Acronym: m-{omics}SEP

Partners:

• Unidad de Investigación del Hospital Universitario Ntra. Sra. de Candelaria
• Instituto Tecnológico y de Energías Renovables (ITER) – project’s coordinator

Duration: 2018-2020 (3 years)

Budget: 99.200,00 €

Financing:
Strategic Action in Health 2013-2016
State Program for Research Oriented to the Challenges of Society
State Plan for Scientific and Technical Research and Innovation 2013-2016
Instituto de Salud Carlos III
Ministry of Economy, Industry and Competitiveness (MINECO)

Overview of the project

This project, led by the University Hospital Nuestra Señora de Candelaria affiliated with the Biomedical Research Networking Center for Respiratory Diseases (CIBERES), through the Canary Islands Foundation for Health Research (FUNCANIS), in collaboration with other academic and healthcare institutions (University of Valencia; University Hospital La Paz, Madrid; University Hospital Río Hortega, Valladolid), aims to identify genetic factors of survival in sepsis and characterize early lung dysbiosis associated with the risk of death.

The collaboration of ITER in this project will facilitate the first genomic survival association study of sepsis in Spain by analyzing more than 8 million genetic variants in DNA samples from diagnosed adult patients.

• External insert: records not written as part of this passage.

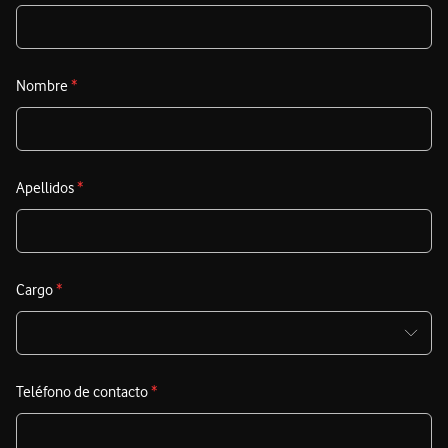
Nombre
*
Apellidos
*
Cargo
*
Teléfono de contacto
*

These data will also be used to validate the relationship between mitochondrial DNA copy number in blood and survival. The scientific-technical team from ITER’s Genomics area collaborates in this initiative using high-throughput massive sequencing methods, enabling the analysis of sepsis patient exomes for potential causal genes for the first time. The project will also delve into the characterization of early lung dysbiosis and its prognostic value in these patients.

The results of this project will identify essential genetic survival factors to understand sepsis pathophysiology, propose therapeutic targets, and improve the prediction of risk of death in these patients.

In addition to the disease team, ITER participates as a collaborator with various national institutions, including the aforementioned University Hospital Nuestra Señora de Candelaria, the University of Valencia, University Hospital La Paz (Madrid), and University Hospital Río Hortega (Valladolid), in a project funded under the 2017 Strategic Action in Health of the Carlos III Health Institute. This project aims to identify genetic factors involved in sepsis survival from a multiomic perspective, including exome sequencing and characterization of early changes in the pulmonary microbiome associated with the risk of death from this disease. This collaboration adds to the existing collaboration in the field of respiratory diseases to decipher the genetic causes of the development and progression of idiopathic pulmonary fibrosis.

Objective

.Sepsis remains a leading cause of mortality in Intensive Care Units. Its treatment lacks targeted therapies, and the usual alternatives for risk stratification are not standardized, resulting in an inability to predict patient mortality risk accurately, thus preventing reductions in mortality rates.”